During the course of several interviews I conducted with concealed carry permit holders, I found that a surprisingly low percentage of those licensed to conceal a firearm actually carry a gun more than a few times a year. I was shocked by the statistic, but not by the cause of their apprehension. The two primary reasons that permit holders didn’t carry were that they couldn’t find a carry method that suited them and were afraid that someone would recognize they were carrying a firearm.
Finding a comfortable method of carry is a challenge for many people, both new and experienced. With so many different firearms, holster options and body shapes, it can be very tough to find a rig that works for you on a daily basis. Holsters that are uncomfortable may keep shooters from carrying, and not carrying makes a CCW permit pretty much worthless. The first step to having that firearm on hand is being able to carry it in a manner that doesn’t cause discomfort.
This list of solutions to common carry problems will give you the confidence to pack that sidearm in comfort. Being able to carry comfortably means you’ll carry more often, and carrying more often means you’re more likely to have a firearm standing by when you need it most.
Though less ideal, off-body carry is another option. Over the past few years many companies have offered novel solutions to off-body carry, the latest of which is Galco Gunleather’s iDefense, a functional iPad carrier with a built-in holster.
Perhaps the best solution is to wear a breathable, concealable, elastic belly band holster. They’re light, secure, and their large Velcro straps help keep the gun in place even when you’re working out. Belly bands don’t impede movement and they work on virtually any body type. In addition, they’re easy to conceal and even after a long run a properly fitted belly band won’t rub or chaff. The Can Can Hip Hugger, designed specifically to fit women, is a good option. Belly bands and sport belts will also work in the gym, and they offer a level of concealment that allows you to hide them under light clothing.

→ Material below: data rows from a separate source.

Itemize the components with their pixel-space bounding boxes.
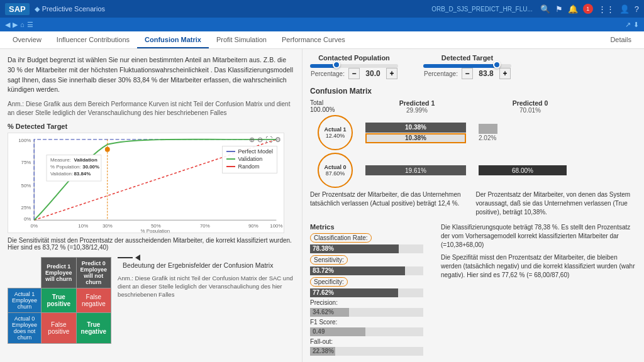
tab-details[interactable]: Details — [602, 31, 639, 48]
sensitivity-val: 83.72% — [313, 266, 334, 275]
contacted-slider-track[interactable] — [310, 64, 398, 68]
contacted-pct-value: 30.0 — [364, 69, 382, 78]
anm-text: Anm.: Diese Grafik aus dem Bereich Perfo… — [8, 100, 294, 118]
sensitivity-desc: Die Sensitivität misst den Prozentsatz d… — [8, 237, 294, 251]
file-title: ORB_D_SJS_PREDICT_HR_FLU... — [431, 6, 533, 13]
top-bar: SAP ◆ Predictive Scenarios ORB_D_SJS_PRE… — [0, 0, 644, 18]
cm-section-title: Confusion Matrix — [310, 87, 636, 96]
actual1-bar2: 2.02% — [474, 124, 587, 141]
back-icon[interactable]: ◀ — [5, 21, 10, 29]
classification-val: 78.38% — [313, 244, 334, 253]
confusion-matrix-section: Confusion Matrix Total 100.00% Predicted… — [310, 87, 636, 358]
specificity-label: Specificity: — [310, 277, 348, 287]
actual0-bar2: 68.00% — [474, 165, 587, 175]
svg-text:% Population:: % Population: — [50, 164, 81, 170]
actual1-circle: Actual 1 12.40% — [318, 115, 353, 150]
metrics-descriptions: Die Klassifizierungsquote beträgt 78,38 … — [436, 223, 636, 358]
forward-icon[interactable]: ▶ — [13, 21, 18, 29]
svg-text:30.00%: 30.00% — [82, 164, 99, 170]
bar-1961: 19.61% — [365, 165, 466, 175]
legend-perfect: Perfect Model — [238, 148, 273, 155]
fullscreen-icon[interactable]: ⛶ — [265, 136, 272, 144]
svg-point-17 — [105, 147, 110, 152]
pred0-label: Predicted 0 — [474, 99, 587, 107]
f1-label: F1 Score: — [310, 319, 337, 326]
detected-percentage-row: Percentage: − 83.8 + — [424, 68, 511, 79]
user-icon[interactable]: 👤 — [619, 4, 630, 14]
predict1-header: Predict 1 Employee will churn — [42, 258, 77, 288]
predict0-header: Predict 0 Employee will not churn — [76, 258, 111, 288]
search-icon[interactable]: 🔍 — [540, 4, 550, 14]
detected-plus-btn[interactable]: + — [499, 68, 511, 79]
share-icon[interactable]: ↗ — [625, 21, 631, 29]
tab-overview[interactable]: Overview — [5, 31, 49, 48]
fallout-bar: 22.38% — [310, 347, 423, 356]
total-label: Total — [310, 99, 360, 106]
menu-icon[interactable]: ☰ — [27, 21, 33, 29]
specificity-val: 77.62% — [313, 288, 334, 297]
sensitivity-row: Sensitivity: — [310, 255, 436, 265]
svg-text:0%: 0% — [24, 216, 31, 222]
detected-slider-thumb[interactable] — [493, 61, 501, 69]
grid-icon[interactable]: ⋮⋮ — [598, 4, 614, 14]
fp-cell: False positive — [42, 313, 77, 344]
legend-validation: Validation — [238, 156, 262, 162]
actual1-bar1: 10.38% 10.38% — [360, 123, 474, 143]
total-cell: Total 100.00% — [310, 99, 360, 114]
f1-bar: 0.49 — [310, 327, 423, 336]
left-panel: Da ihr Budget begrenzt ist wählen Sie nu… — [0, 49, 302, 362]
metrics-left: Metrics Classification Rate: 78.38% Sens… — [310, 223, 436, 358]
sensitivity-note: Die Sensitivität misst den Prozentsatz d… — [8, 237, 294, 251]
actual0-pct: 87.60% — [326, 170, 345, 177]
bell-icon[interactable]: 🔔 — [568, 4, 578, 14]
home-icon[interactable]: ⌂ — [20, 21, 25, 28]
tab-performance[interactable]: Performance Curves — [274, 31, 353, 48]
tab-confusion-matrix[interactable]: Confusion Matrix — [137, 31, 209, 48]
tab-profit[interactable]: Profit Simulation — [209, 31, 274, 48]
intro-text: Da ihr Budget begrenzt ist wählen Sie nu… — [8, 55, 294, 95]
sap-logo: SAP — [5, 3, 30, 15]
svg-text:Measure:: Measure: — [50, 157, 71, 163]
contacted-plus-btn[interactable]: + — [386, 68, 397, 79]
bar-202 — [479, 124, 497, 134]
settings-icon[interactable]: ⚙ — [275, 136, 281, 144]
svg-text:Validation: Validation — [74, 157, 97, 163]
help-icon[interactable]: ? — [635, 4, 639, 14]
detected-target-group: Detected Target Percentage: − 83.8 + — [423, 54, 511, 79]
chart-icons: ⊕ ⊖ ⛶ ⚙ — [249, 136, 281, 144]
detected-pct-label: Percentage: — [424, 70, 458, 77]
top-bar-icons: 🔍 ⚑ 🔔 1 ⋮⋮ 👤 ? — [540, 4, 639, 14]
actual1-label: Actual 1 — [324, 126, 346, 133]
zoom-in-icon[interactable]: ⊕ — [249, 136, 255, 144]
secondary-toolbar: ◀ ▶ ⌂ ☰ ↗ ⬇ — [0, 18, 644, 31]
tab-influencer[interactable]: Influencer Contributions — [49, 31, 137, 48]
detected-minus-btn[interactable]: − — [462, 68, 473, 79]
anm2-text: Anm.: Diese Grafik ist nicht Teil der Co… — [118, 274, 294, 299]
svg-text:83.84%: 83.84% — [74, 171, 91, 177]
contacted-percentage-row: Percentage: − 30.0 + — [311, 68, 397, 79]
app-title: Predictive Scenarios — [42, 5, 431, 13]
actual1-label: Actual 1Employeechurn — [8, 288, 42, 313]
detected-slider-track[interactable] — [423, 64, 511, 68]
contacted-slider-row — [310, 64, 398, 68]
pred1-pct: 29.99% — [360, 107, 474, 114]
metrics-section: Metrics Classification Rate: 78.38% Sens… — [310, 223, 636, 358]
metrics-title: Metrics — [310, 223, 436, 231]
precision-row: Precision: — [310, 299, 436, 306]
download-icon[interactable]: ⬇ — [633, 21, 639, 29]
fallout-row: Fall-out: — [310, 338, 436, 345]
actual0-label: Actual 0Employeedoes notchurn — [8, 313, 42, 344]
tab-bar: Overview Influencer Contributions Confus… — [0, 31, 644, 49]
flag-icon[interactable]: ⚑ — [555, 4, 563, 14]
top-controls: Contacted Population Percentage: − 30.0 … — [310, 54, 636, 79]
contacted-slider-thumb[interactable] — [333, 61, 340, 69]
zoom-out-icon[interactable]: ⊖ — [257, 136, 263, 144]
classification-rate-row: Classification Rate: — [310, 233, 436, 243]
svg-text:25%: 25% — [21, 205, 31, 211]
f1-val: 0.49 — [313, 327, 325, 336]
svg-text:Validation:: Validation: — [50, 171, 73, 177]
detected-pct-value: 83.8 — [477, 69, 496, 78]
actual0-bar1: 19.61% — [360, 165, 474, 175]
bedeutung-text: Bedeutung der Ergebnisfelder der Confusi… — [123, 261, 294, 270]
contacted-minus-btn[interactable]: − — [348, 68, 360, 79]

The first solution is to buy good clothing and a good belt. I prefer tactical pants because they are sturdy and designed for full range of movement. On occasions when I’m dressed up, I’m usually wearing a pair of Vertx khakis, and nobody knows the difference but me. The second step is to buy a good belt—another reoccurring theme in this piece. The last step is to find the right holster. I prefer an open-top IB holster with a stiff frame made from high-quality leather or Kydex. If you do have a good leather holster, don’t use saddle soap or conditioners that will soften the leather and ruin the sturdy construction.
Can Can offers the Hip Hugger, SheBang and Garter—all of which have the ergonomics to fit a woman’s body. Flashbang offers a full line of options that mount in different locations, including their popular bra-mounted options that offer comfort and accessibility. Again, off body carry is an option, and although having a gun that isn’t attached to your body isn’t ideal, sometimes it’s the only option. There are a number of good fanny packs, purses, day planners and bags that are designed for concealed carry. These are a far better option than simply emptying out a purse and sticking a firearm in there, primarily because tactical bags have compartments specifically designed to hold a firearm and to provide quick access when needed.
The problem with these simple solutions is that A), belt carry is one of the most secure and accessible positions, and B) finding that perfect holster might be more difficult than you think. You have to determine the root cause of the irritation. It may be that you need to buy pants that are a size larger and loosen up that belt just a bit. Another good option is to purchase a belt designed for concealed carry. CCW-specific belts are sturdy and provide a secure platform for mounting a holster. This means the gun will sit at the proper angle and won’t be digging into your flesh.
Another simpler solution is to look at your wardrobe selection and make changes as needed; buy tall undershirts so that the tail rests between your hip and the gun, and be sure that there are no irritating wrinkles in the fabric before you secure the gun to your hip.
Another good choice is a disguised belt holster like the many offerings from Sneaky Pete, which are innocuous-looking cases that slip onto your belt and help conceal a firearm in the open. The Comp-Tac Centerline holster is another good option that’s easy to hide under light clothing. Off-body carry is an option as well, and options like the new Crossbreed Purse Defender are versatile and effective choices.